◆ EXERCISE INSTRUCTIONS
Would you return each entry exactly as written, omitting any pictures?

Segment Open

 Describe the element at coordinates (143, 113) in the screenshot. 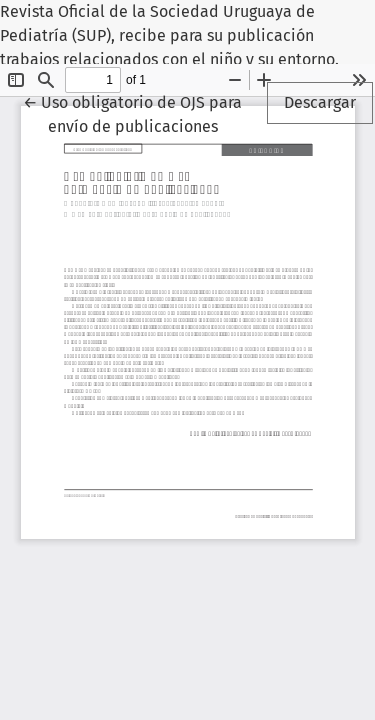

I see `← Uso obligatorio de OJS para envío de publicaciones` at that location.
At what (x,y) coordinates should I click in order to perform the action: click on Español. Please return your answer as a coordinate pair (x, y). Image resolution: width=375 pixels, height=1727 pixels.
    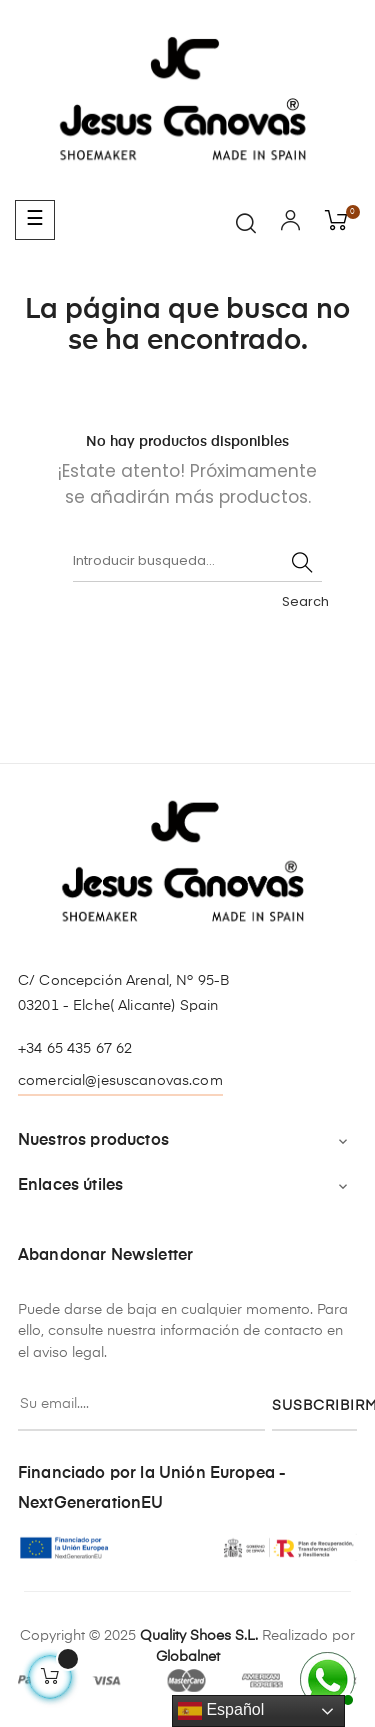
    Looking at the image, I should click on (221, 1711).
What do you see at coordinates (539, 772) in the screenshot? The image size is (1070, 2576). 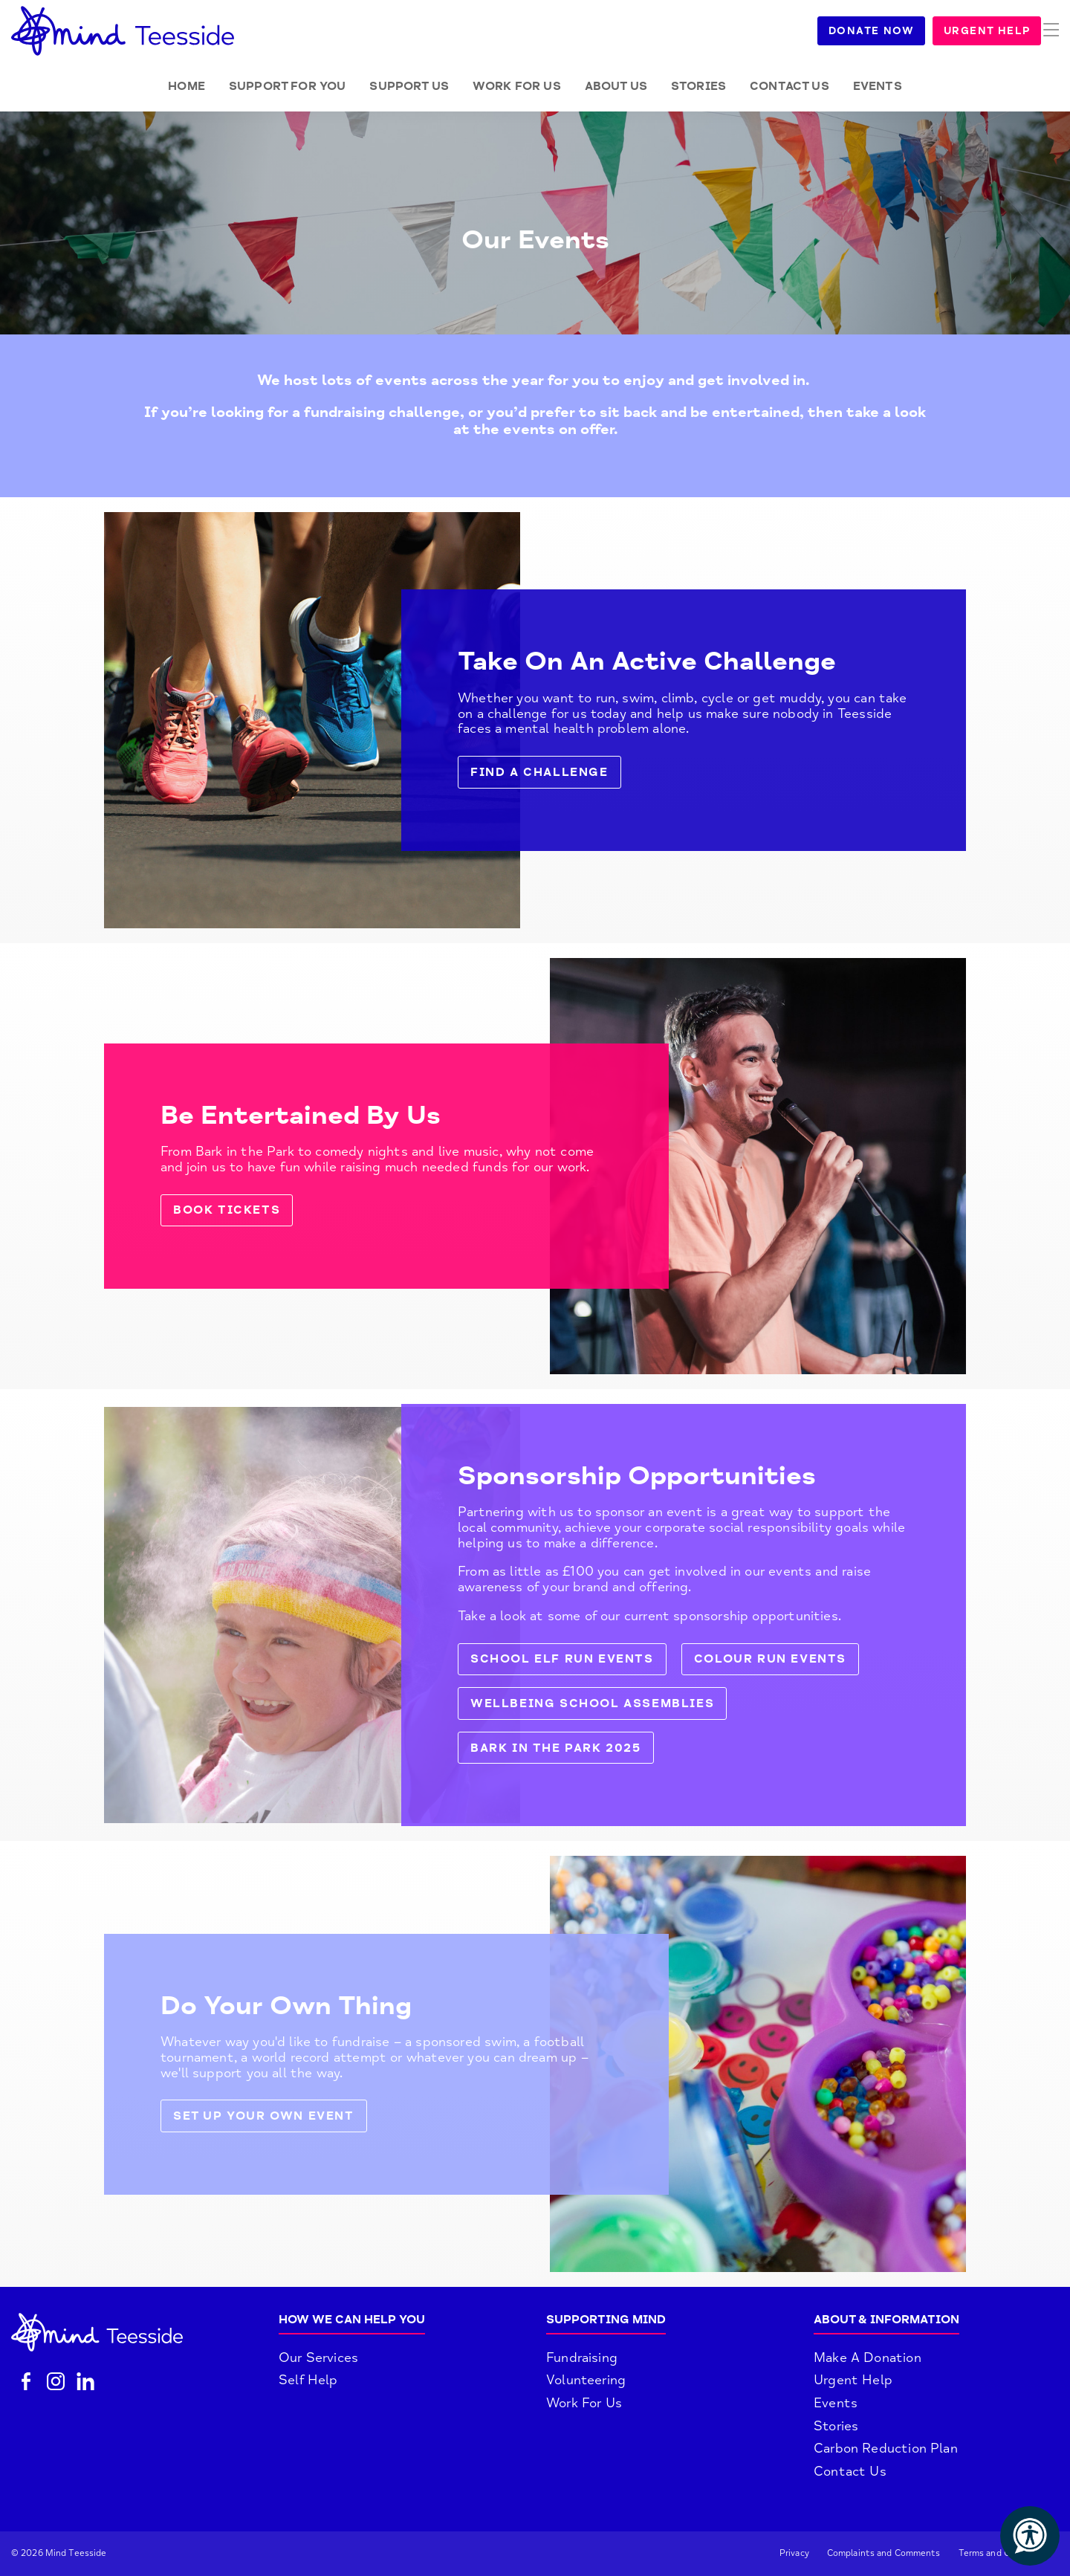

Segment Closed

◆ PROBLEM SOLUTION
 Describe the element at coordinates (143, 113) in the screenshot. 

I see `← Uso obligatorio de OJS para envío de publicaciones` at that location.
At what (x,y) coordinates should I click in order to perform the action: click on Español. Please return your answer as a coordinate pair (x, y). Image resolution: width=375 pixels, height=1727 pixels.
    Looking at the image, I should click on (221, 1711).
What do you see at coordinates (539, 772) in the screenshot? The image size is (1070, 2576). 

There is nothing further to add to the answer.